How do we stop feeling anxious?  Paul says to pray – to pray with thanksgiving and gratitude.  If I start to feel anxiety in my body – in the chest – in my breath – I am trying to pray.  I am praying with thanksgiving for this wild and wonderful gift of life. Praying with gratitude for the grace that never lets me go.  Praying with joy that no matter what my sins are, they are forgiven – once and for all – by the blood of Jesus Christ! This is assurance – no matter what happens outside of my control.  This grace is forever the context of our life. So do not worry! Do not be anxious. Instead pray! Pray with the sense of urgency that tomorrow is not a guarantee – but this day – we never get a chance to live again. 

When we pray – the promise – is that God will guard our hearts and our minds in Christ Jesus and promises to give us peace!  This means that no matter what life throws at us – God has not abandoned us. The Lord is near! So don’t be anxious. Pray. Receive his peace.  That is what I am praying for my campus right now and for you at Hope.
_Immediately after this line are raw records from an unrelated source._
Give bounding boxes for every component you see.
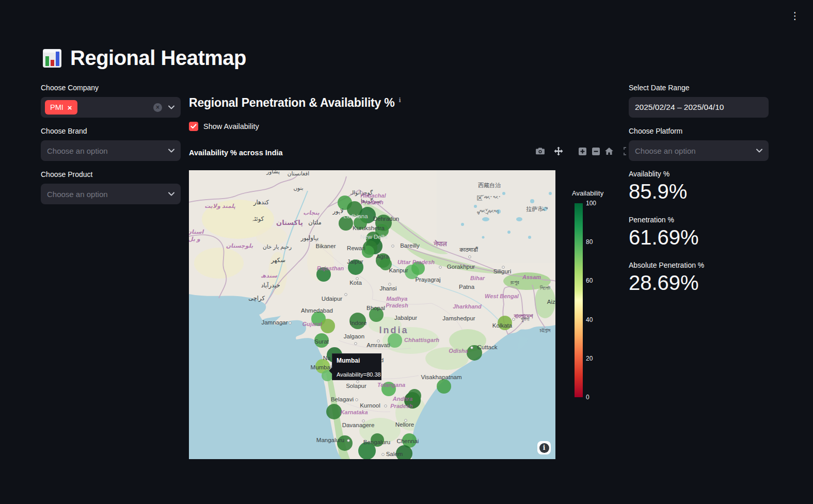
brand-label: Choose Brand [41, 127, 87, 135]
map-label: Kurukshetra [353, 225, 385, 231]
map-data-point[interactable] [437, 379, 451, 394]
map-label: 西藏自治 [478, 182, 501, 188]
metric-label: Penetration % [629, 216, 769, 224]
map-label: پاکستان [276, 219, 303, 226]
map-data-point[interactable] [321, 319, 335, 333]
india-availability-map[interactable]: افغانستانپشاوربنوںکندھارہلمند ولایتگوجرا… [189, 170, 555, 459]
map-label: Andhra [392, 396, 413, 402]
chevron-down-icon [756, 149, 762, 153]
map-label: و بل [189, 236, 200, 242]
map-label: بلوچستان [226, 242, 254, 249]
map-label: Jabalpur [394, 315, 417, 321]
map-label: بنوں [293, 185, 303, 191]
map-label: Kurnool [360, 402, 380, 409]
company-multiselect[interactable]: PMI × × [41, 97, 181, 118]
download-png-icon[interactable] [533, 146, 547, 156]
map-label: Uttar Pradesh [397, 259, 435, 265]
map-label: Jalgaon [344, 333, 364, 339]
city-marker [356, 399, 358, 401]
map-label: Bengaluru [363, 439, 390, 445]
metric-value: 61.69% [629, 226, 769, 249]
chevron-down-icon [168, 149, 174, 153]
figure-title: Availability % across India [189, 149, 283, 157]
map-label: Dehradun [373, 216, 400, 222]
map-data-point[interactable] [326, 404, 342, 419]
city-marker [469, 256, 471, 258]
map-label: Aiza [547, 299, 555, 305]
clear-all-icon[interactable]: × [153, 103, 162, 112]
map-label: Bhopal [366, 305, 385, 311]
map-label: চট্টগ্রাম [539, 327, 551, 333]
map-label: Mangaluru [316, 437, 344, 443]
map-label: رحیم یار خان [263, 243, 292, 250]
map-label: Ahmedabad [301, 307, 333, 314]
map-attribution-button[interactable]: i [537, 441, 551, 454]
map-label: 区 བོད་རང་ [476, 195, 501, 201]
map-label: Madhya [387, 296, 408, 302]
map-label: Jamnagar [261, 319, 288, 326]
map-label: Rajasthan [317, 265, 344, 271]
reset-view-home-icon[interactable] [602, 146, 616, 156]
colorbar-tick-label: 100 [586, 200, 596, 207]
city-marker [289, 322, 292, 324]
map-label: India [379, 325, 408, 335]
tooltip-value: Availability=80.38 [337, 371, 377, 378]
colorbar-tick-label: 60 [586, 277, 593, 284]
map-label: Surat [314, 338, 329, 345]
map-label: Cuttack [477, 344, 498, 350]
metric-label: Absolute Penetration % [629, 261, 769, 269]
bar-chart-icon [41, 47, 63, 69]
map-label: সিলেট [539, 285, 551, 291]
app-header: Regional Heatmap [41, 46, 246, 70]
map-label: Gorakhpur [447, 264, 475, 270]
metric-value: 28.69% [629, 271, 769, 295]
map-label: New Delhi [360, 234, 387, 240]
map-label: Pradesh [390, 403, 413, 409]
city-marker [385, 405, 387, 408]
checkbox-label: Show Availability [203, 122, 259, 131]
metric-label: Availablity % [629, 170, 769, 178]
platform-select[interactable]: Choose an option [629, 140, 769, 161]
map-label: بہاولپور [300, 235, 319, 242]
map-label: حیدرآباد [261, 282, 280, 289]
date-range-input[interactable]: 2025/02/24 – 2025/04/10 [629, 97, 769, 118]
selected-chip-pmi[interactable]: PMI × [45, 100, 77, 115]
map-label: سکھر [270, 257, 285, 264]
map-label: سندھ [261, 272, 277, 279]
show-availability-checkbox[interactable]: Show Availability [189, 122, 259, 131]
pan-icon[interactable] [552, 146, 565, 156]
city-marker [471, 347, 473, 349]
map-label: Ludhiana [343, 213, 368, 219]
chip-remove-icon[interactable]: × [68, 104, 72, 111]
zoom-out-icon[interactable] [589, 146, 602, 156]
colorbar-title: Availability [572, 189, 603, 197]
map-label: Kolkata [492, 322, 513, 329]
map-label: Gujarat [302, 321, 323, 327]
map-label: Jharkhand [453, 303, 482, 310]
product-select[interactable]: Choose an option [41, 184, 181, 204]
colorbar-tick-label: 20 [586, 355, 593, 362]
map-label: Bihar [470, 275, 485, 281]
date-range-label: Select Date Range [629, 84, 690, 92]
map-label: Udaipur [322, 296, 342, 302]
kebab-menu-icon[interactable]: ⋮ [789, 9, 801, 24]
map-label: Indore [350, 320, 367, 326]
map-label: Chennai [397, 438, 419, 444]
metric-value: 85.9% [629, 180, 769, 203]
map-canvas[interactable]: افغانستانپشاوربنوںکندھارہلمند ولایتگوجرا… [189, 170, 555, 459]
plotly-modebar [533, 146, 634, 156]
help-info-icon[interactable]: i [399, 97, 401, 104]
map-label: افغانستان [288, 170, 310, 176]
map-label: काठमाडौं [459, 246, 478, 253]
tooltip-city: Mumbai [337, 357, 377, 364]
checkbox-checked-icon[interactable] [189, 122, 198, 131]
map-label: Nellore [395, 421, 414, 428]
platform-label: Choose Platform [629, 127, 682, 135]
map-label: Kanpur [389, 267, 408, 273]
map-label: ملتان [308, 219, 321, 226]
date-range-value: 2025/02/24 – 2025/04/10 [635, 103, 724, 112]
zoom-in-icon[interactable] [576, 146, 589, 156]
city-marker [355, 343, 357, 345]
map-label: Prayagraj [415, 277, 440, 283]
brand-select[interactable]: Choose an option [41, 140, 181, 161]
I am praying that the deep peace of Christ will be felt in the body – in the emotions of the heart and in the thoughts of the mind.  

It will be interesting to see if the world will get back to normal soon, or if this sense of heightened caution and preventative measures will become the new normal.  Who can tell? But regardless, I want to live life in the living. I can’t do that if I live in fear. In this moment, let’s pursue wisdom. Yes. Prudence, of course. Common sense, absolutely.  But anxiety, let’s renounce. My prayer is that you will have faith in a God who is near that will melt away any anxiety like an ice-cube in the sun! 

That’s all the update from Despondent U!  Keep loving your people, loving your place, and preaching the Word.  Let’s talk soon.